If you’ve been following along with deep learning trends, you’re aware that the data and models in deep learning are big - like, really big. The datasets could be on the order of petabytes in size, and the models themselves are also hundreds of gigabytes in size. This means that even the model itself won’t fit in memory on a standard GPU chip. Efficient and intelligent parallelization, as well as recoverability, is paramount in the world of deep learning.

Some recent literature has focused on infrastructure provisioning for systems focused on LLMs. If you know VAST, you know this is right up our alley, as we love to talk about not just data infrastructure but all of the amazing ways you can push technology to get the most value out of your data. So without further ado, we’d like to give you our take on how parallelism affects checkpoint and restore operations in the most complex models today.

Parallelizing in All Dimensions

For the large datasets and large models inherent in LLMs and other massive-scale deep learning algorithms, both the data and the models themselves are too large to fit into memory. As an example, a typical LLM with its billions of parameters will not fit in memory. GPT-3 is >500 GB in size, and a typical GPU is limited to 80 GB of VMEM. Furthermore, a single A100 GPU will take several hundred years to train GPT-3 (300+ years actually). Therefore, multi-dimensional parallelism is critical to training and fine-tuning models.

This argument is based on extensive research done in the field, in particular the seminal paper Large-Scale Training with Megatron-LM by Stanford, NVIDIA, and Microsoft Research. The authors suggest - and it has been confirmed in the field - that a synthesis of three types of parallelism allows for a much more manageable and recoverable workload in LLMs:

Data parallelism: The entire model is replicated across multiple GPUs or CPUs and distributes the training data among them. This is the simplest and most common type of parallelism, but for large models it is typically extremely memory-intensive.
Model parallelism: The model itself is sharded into discrete layers, or tensors, and then distributed across multiple GPUs or CPUs. This can be rather complex to implement, but is more memory-efficient than data parallelism.
Pipeline parallelism: The model training process is split into smaller steps and executed on different GPUs or CPUs.
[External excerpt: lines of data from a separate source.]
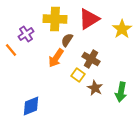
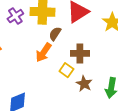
purple cross: (26, 34) -> (15, 16), moved
brown cross: (91, 59) -> (80, 53), turned -30

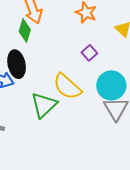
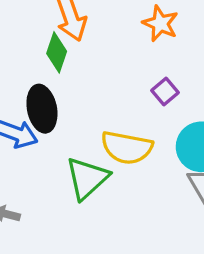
yellow semicircle: (67, 87) -> (127, 148), turned -32

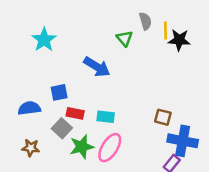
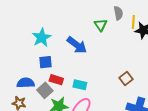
cyan star: (44, 40) -> (42, 37), moved
blue semicircle: (29, 108) -> (26, 83), moved
brown square: (163, 117) -> (126, 79), moved, turned 32

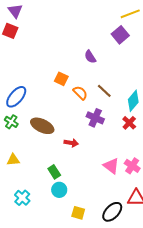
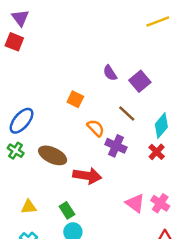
purple square: (120, 35) -> (140, 81), moved
orange semicircle: (80, 93) -> (96, 128), moved
red arrow: (71, 143) -> (87, 176), size x1.6
yellow triangle: (13, 160) -> (29, 207), moved

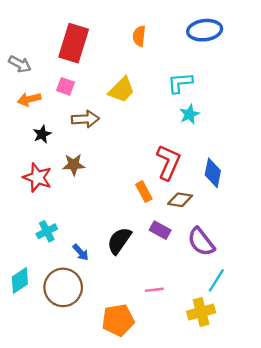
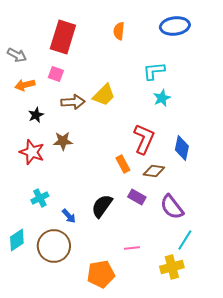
yellow trapezoid: (122, 90) -> (104, 95), moved

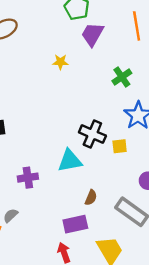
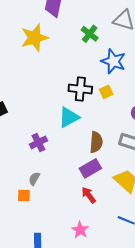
yellow star: (60, 62) -> (34, 38), size x2.0
brown semicircle: (91, 198) -> (96, 142), size x1.5

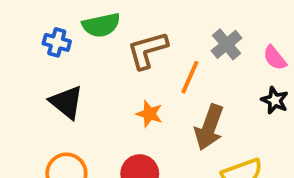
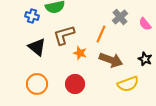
brown L-shape: (147, 50) -> (64, 35), moved
black star: (275, 100) -> (145, 59), moved
brown arrow: (209, 127) -> (111, 60), turned -90

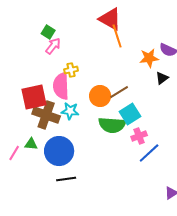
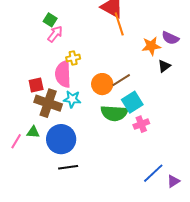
red square: (34, 97) -> (36, 85), size x0.6
blue line: (149, 153) -> (153, 173), moved

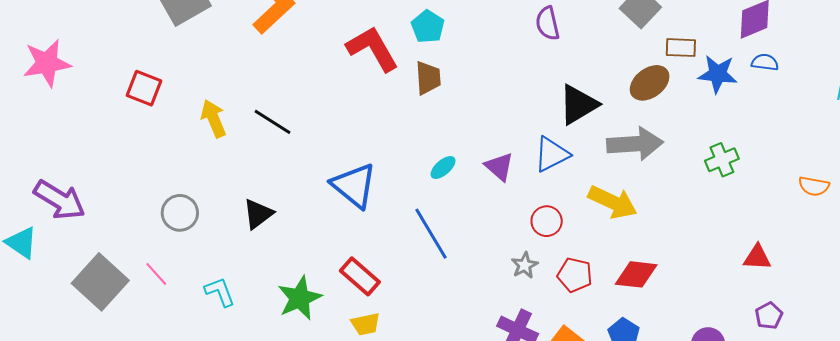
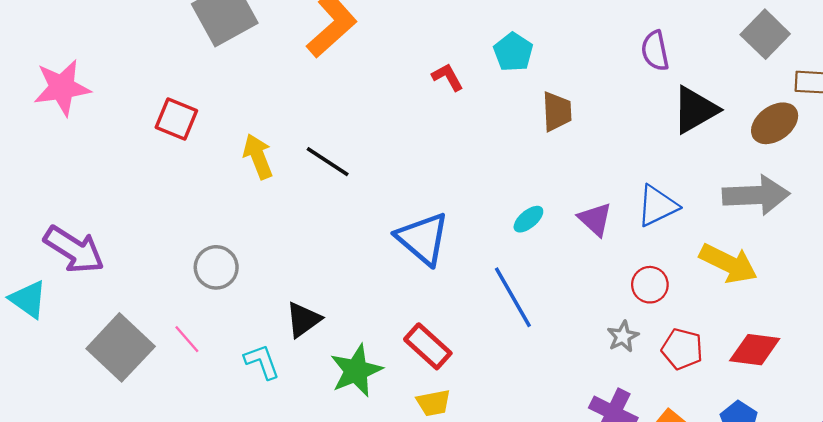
red L-shape: (373, 49) -> (448, 77), size x0.5
brown trapezoid: (428, 78) -> (557, 112), moved
black triangle: (578, 105) -> (695, 110), moved
black triangle: (258, 214) -> (303, 320), moved

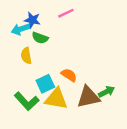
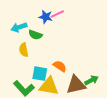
blue star: (32, 20) -> (46, 17), moved
cyan square: (45, 84) -> (40, 74), turned 35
This can increase latency or effectively serialize the model, but can improve training throughput if done well.

By combining the three main types of parallelism, the overall model training performance can be increased by orders of magnitude.
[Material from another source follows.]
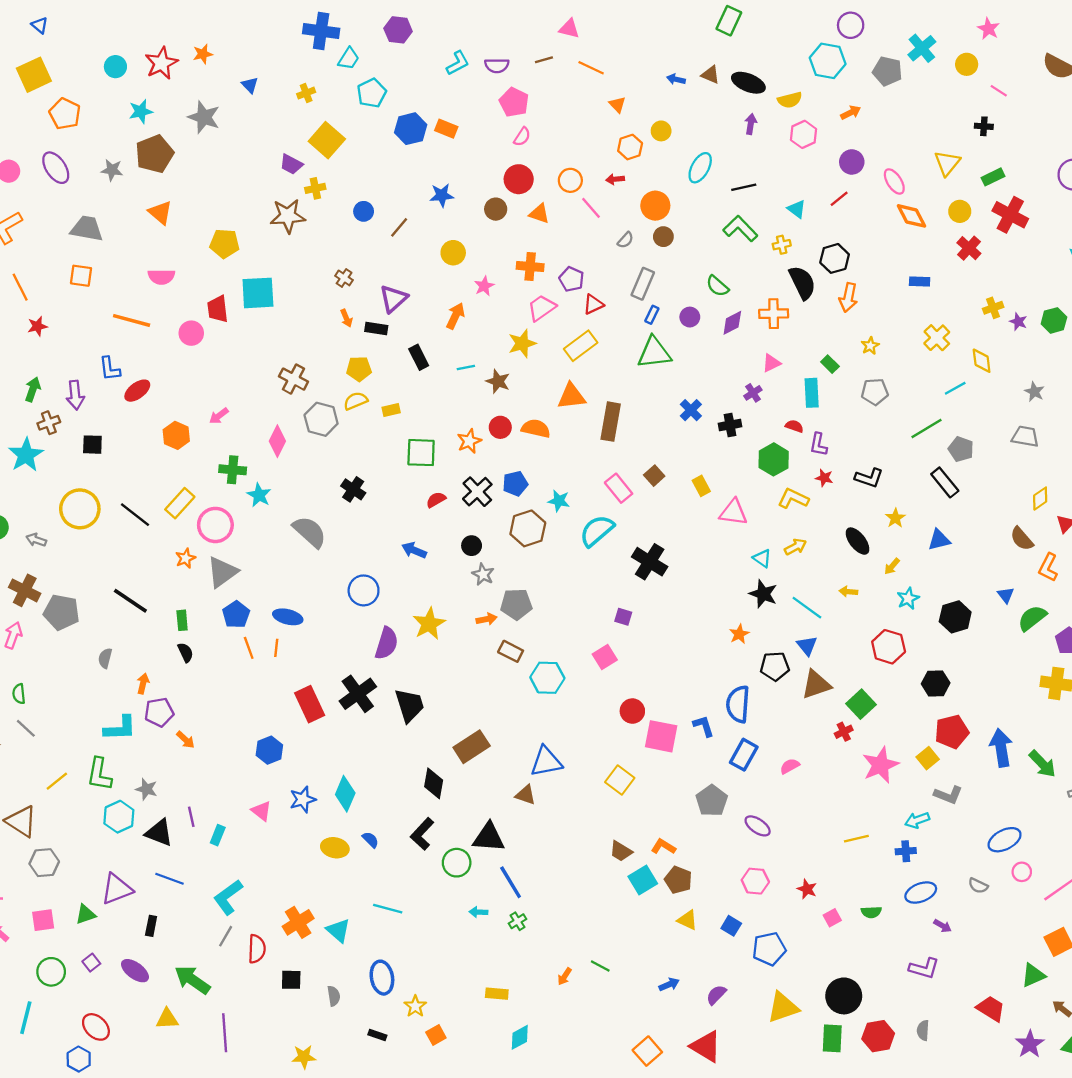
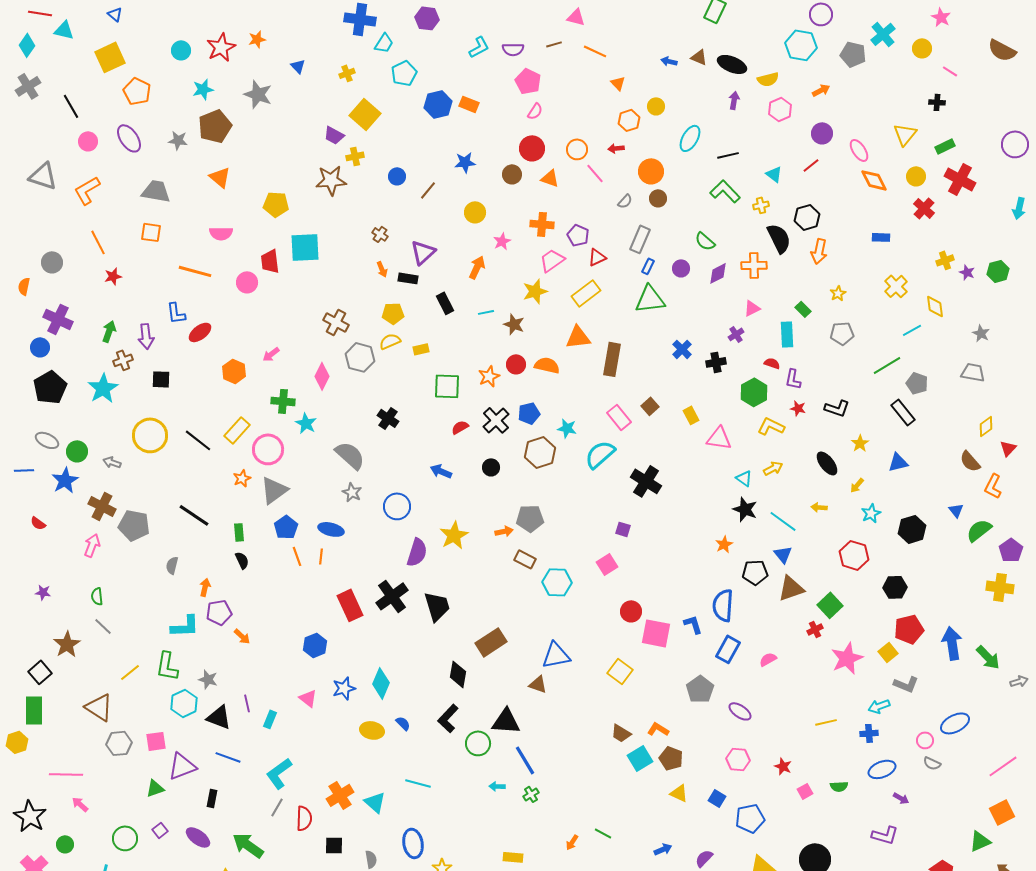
gray star: (483, 574) -> (352, 492), moved
pink circle: (1022, 872) -> (925, 740), moved
pink square: (43, 920) -> (156, 741), moved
Checkpoints and Recoverability

Once a model is parallelized it still may take a month or more to fully run a training job. Therefore, recoverability of that model’s execution becomes a critical consideration, and regular checkpoints should be taken of the state of the system. Typically, checkpointing is done after every epoch of training (that is, one complete pass through the training dataset). For most LLMs, each token is seen only once by the training process - so training happens in roughly 1 epoch - so checkpoints are done after a certain set number of training steps. Then, for example, if a model fails midway through the training process, rather than lose the progress to that point it is far preferable to restore to a checkpoint.
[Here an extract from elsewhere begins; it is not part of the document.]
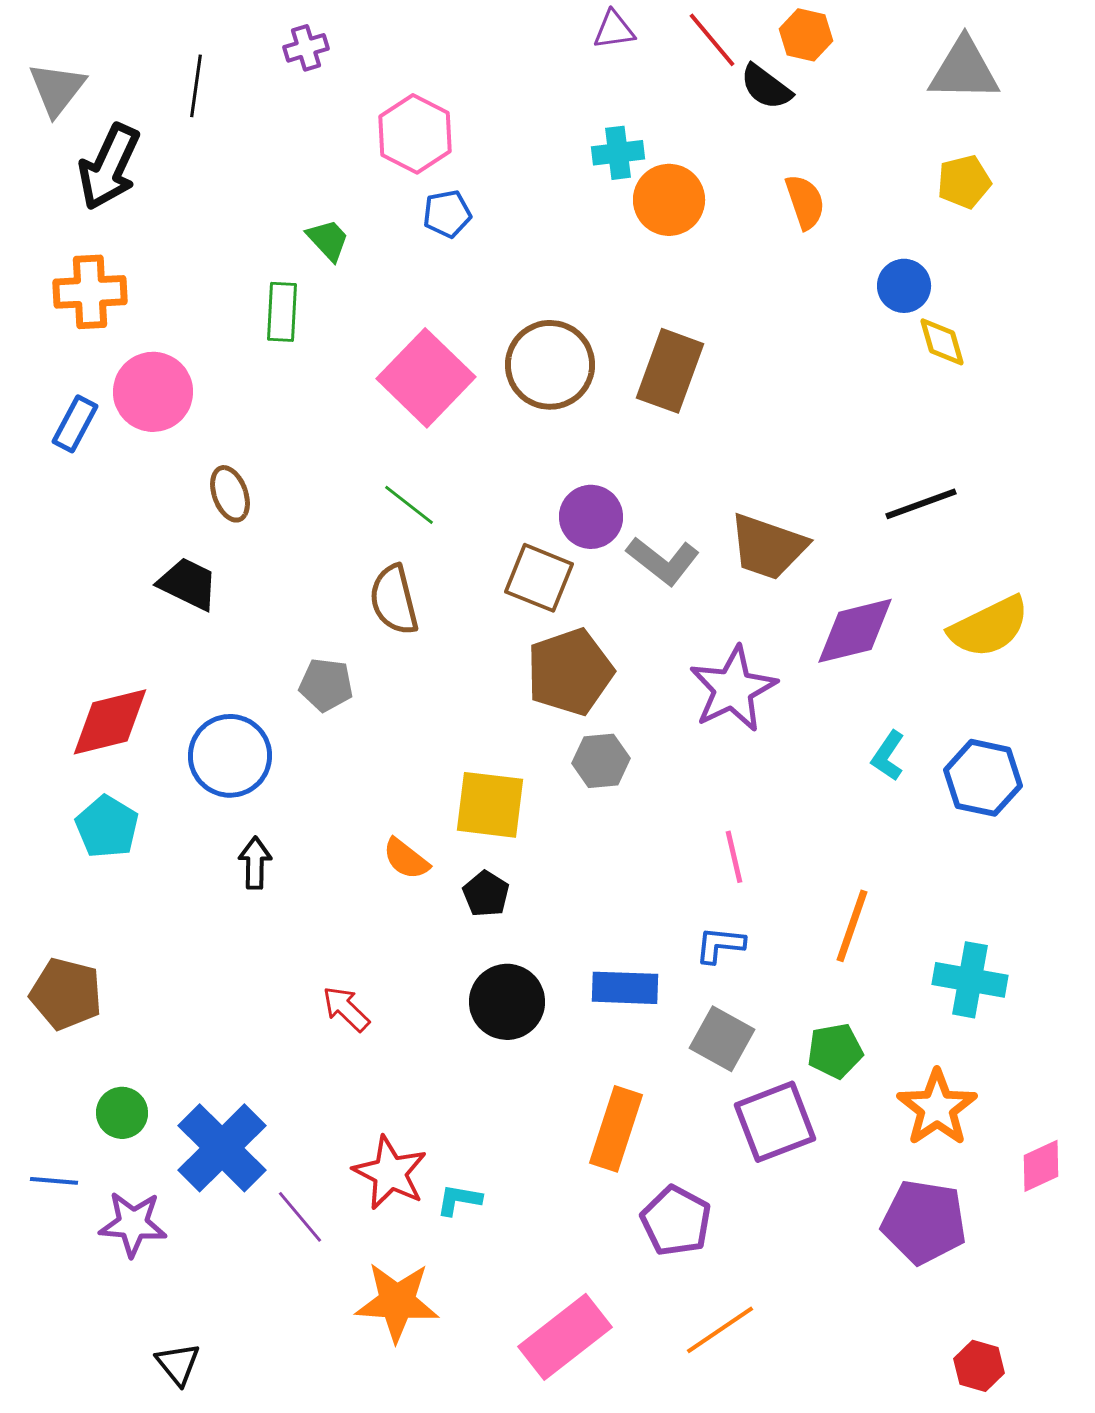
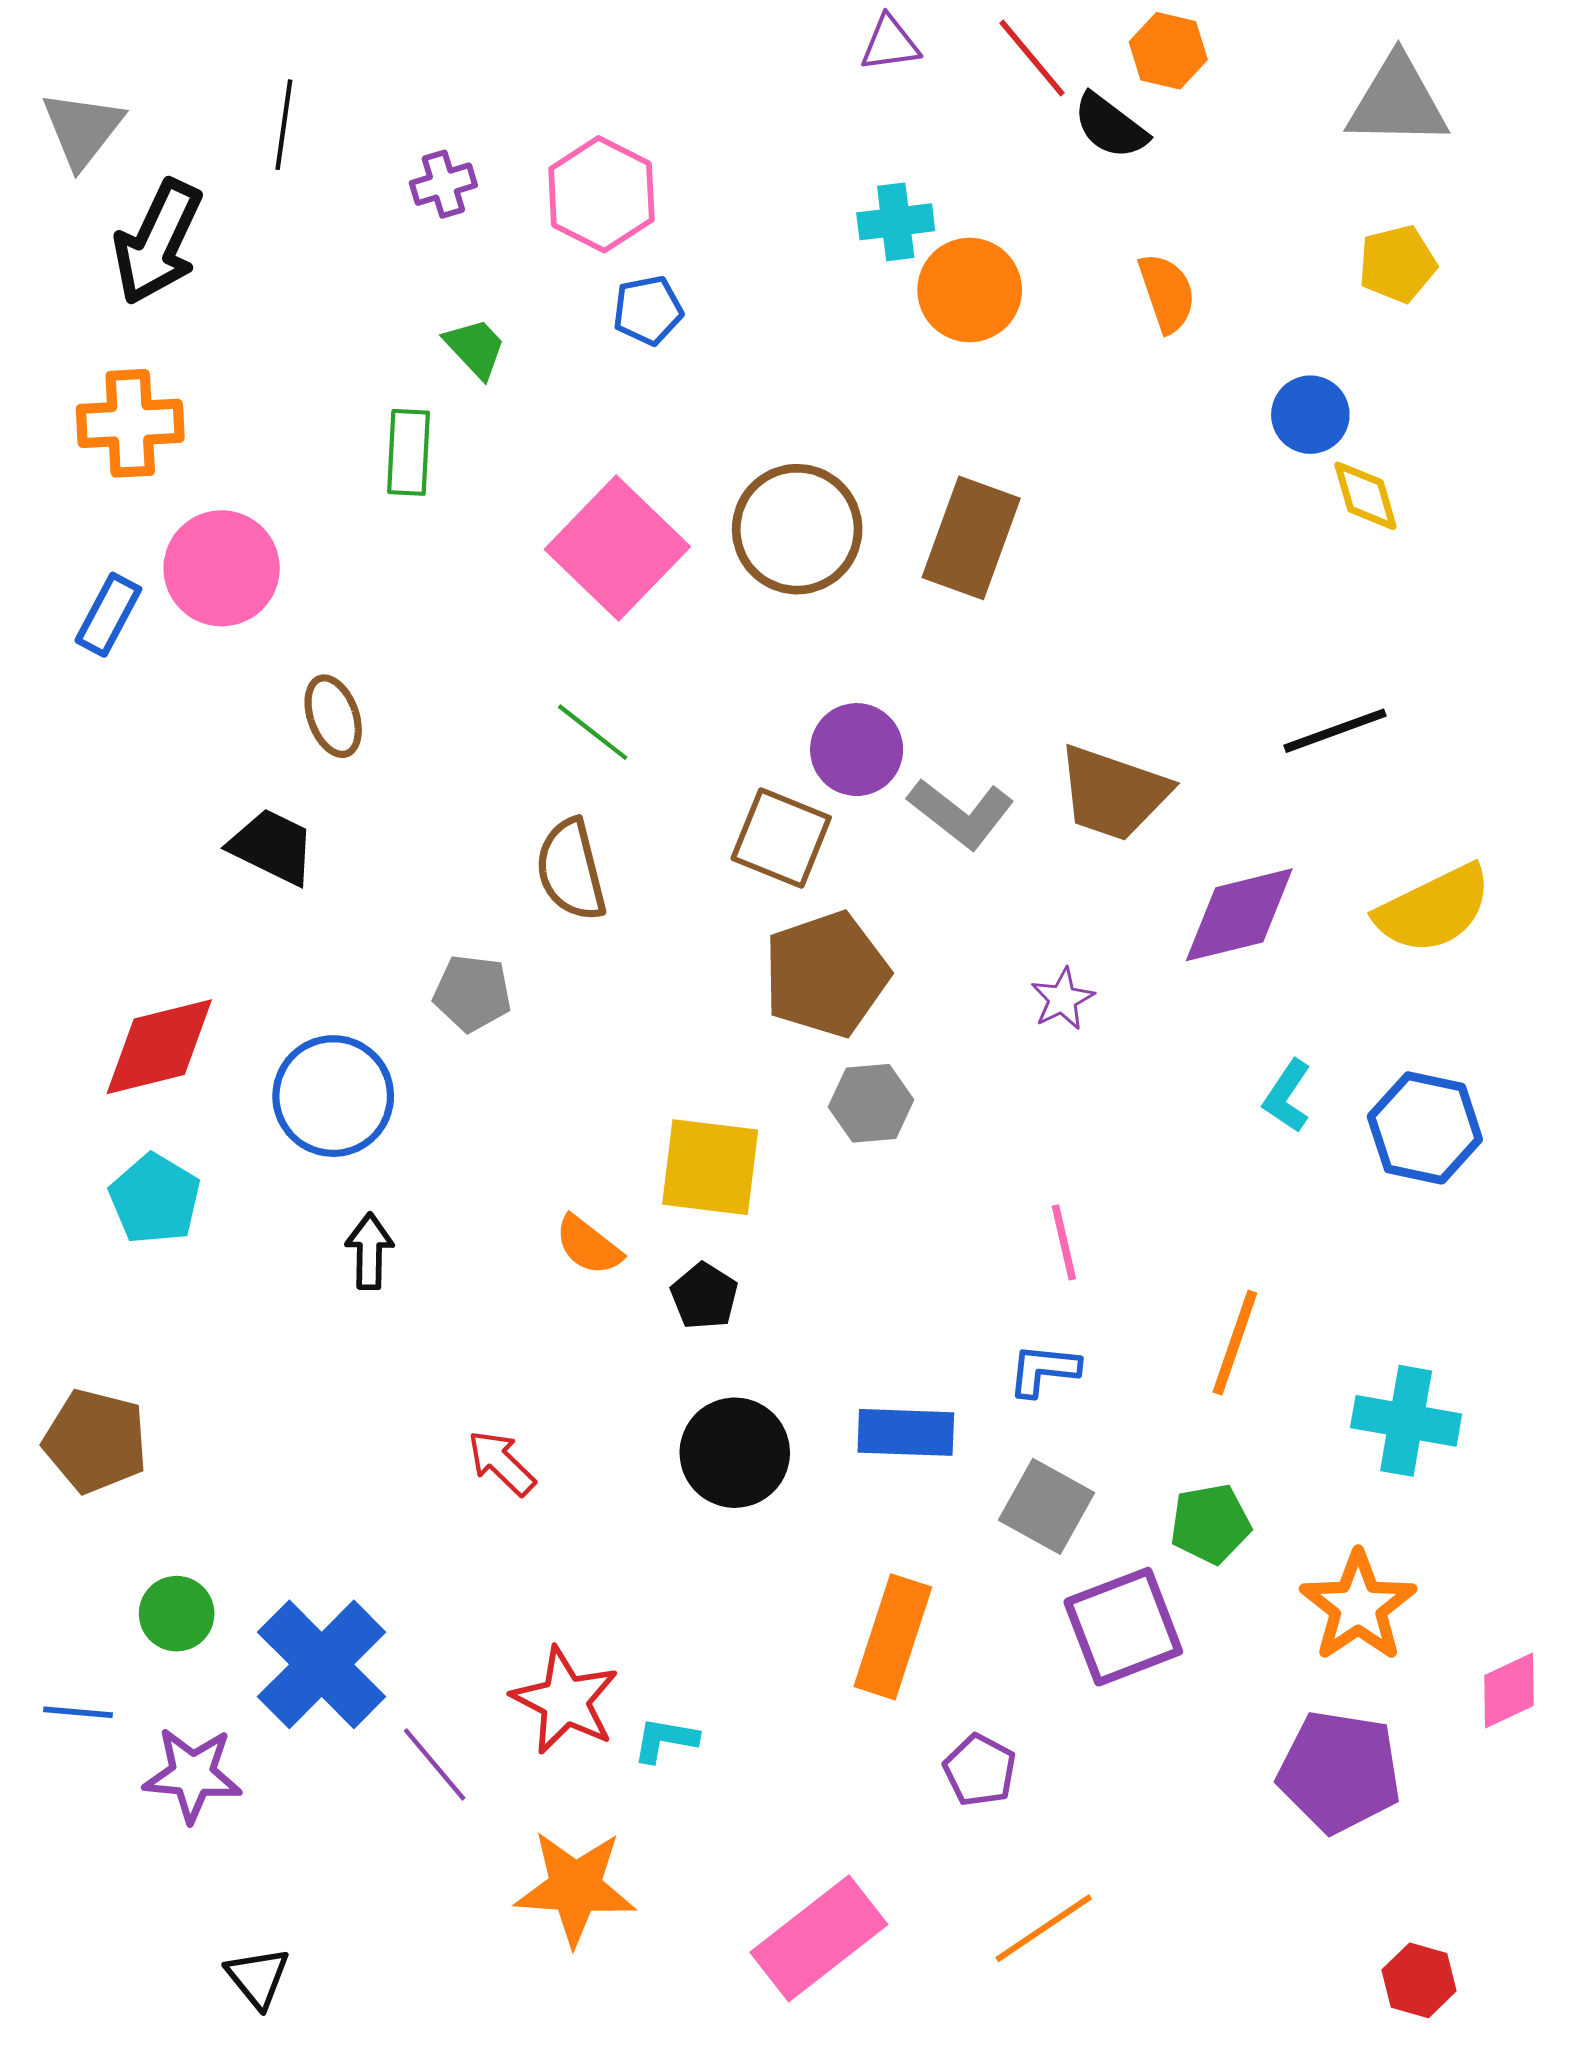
purple cross: (306, 48) -> (443, 184), moved
purple star: (733, 689) -> (1062, 999), size x0.5
purple pentagon: (676, 1221) -> (980, 1770), size x0.7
Alternatively, sometimes it’s necessary to go back and change parameters midway through a model’s progress. Checkpointing would allow for that change without requiring a full model run from the start. Moreover, checkpointing is essential to the repeatability of models; being able to re-run a model training to show compliance or reproduce results reliably will no doubt become more important as large-scale models continue to become more mainstream.

For that reason, it is incredibly important to ensure an AI architecture is designed to adequately allow for checkpoint operations. Note that AI models themselves aren’t typically I/O-bound, they remain GPU-bound. The checkpoint process, however, is write-intensive, and the restore process is even more read-intensive. In reality, the I/O requirements for AI architectures are directly related to checkpoint and restore operations.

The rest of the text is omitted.